Quand il eut fini de me rabrouer, je me suis obligée à lui dire ce qui était arrivé, et tout ce que le Seigneur m’avait demandé de lui dire. En m’entendant, il changea d’idée et m’assura qu’il ne doutait pas de ce que j’avais dit regardant Jésus, parce que les paroles à propos de la guerre entre l’Italie et l’Afrique étaient véridiques.
Il ajouta à propos de la prétendue paix : « Si elle arrive sous peu, conséquemment au fait que tu seras redevenue victime, alors je ne pourrai plus douter. Si, d’un autre côté, c’était dû à d’autres causes… Nous allons attendre et nous verrons. »
Ainsi il consentit à ce que je réponde au désir exprimé par mon bon Jésus.
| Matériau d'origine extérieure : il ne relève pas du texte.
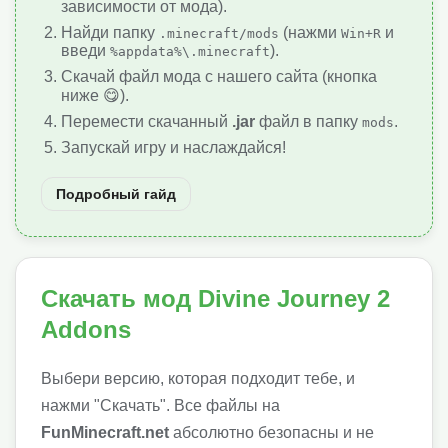
зависимости от мода).
Найди папку
(нажми
и
.minecraft/mods
Win+R
введи
).
%appdata%\.minecraft
Скачай файл мода с нашего сайта (кнопка
ниже 😋).
Перемести скачанный
.jar
файл в папку
.
mods
Запускай игру и наслаждайся!
Подробный гайд
Скачать мод Divine Journey 2
Addons
Выбери версию, которая подходит тебе, и
нажми "Скачать". Все файлы на
FunMinecraft.net
абсолютно безопасны и не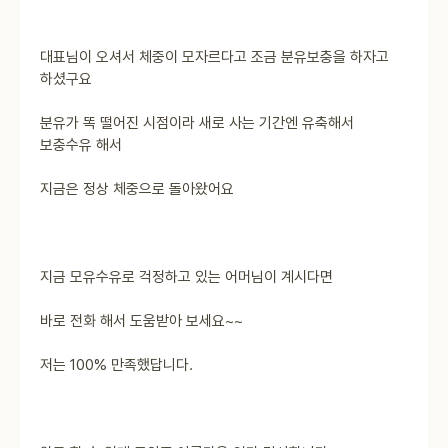
대표님이 오셔서 체중이 모자르다고 조금 분유보충을 하자고
하셨구요
분유가 똑 떨어진 시점이라 새로 사는 기간엔 유축해서
보충수유 해서
지금은 정상 체중으로 돌아왔어요
지금 모유수유로 걱정하고 있는 어머님이 계시다면
바로 전화 해서 도움받아 보세요~~
저는 100% 만족했답니다.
Et il me répéta : « Nous allons attendre et nous verrons si cette guerre n’augmente pas et si bientôt nous aurons la paix. »
Quatre mois plus tard, mon confesseur apprit du journal que la paix prophétisée par Jésus s’était réalisée.
Quand il me vit, il dit : « Sans victime d’un côté comme de l’autre, la guerre qui sévissait entre l’Italie et l’Afrique s’est terminée. Il y a maintenant la paix entre les deux. » Parce que ce fait avait été prophétisé et qu’il s’était réalisé, mon confesseur devint convaincu de l’action de la Divinité dans ce qui m’arrivait, et il me laissa seule et en paix — chose qu’on ne peut obtenir si on résiste à Dieu.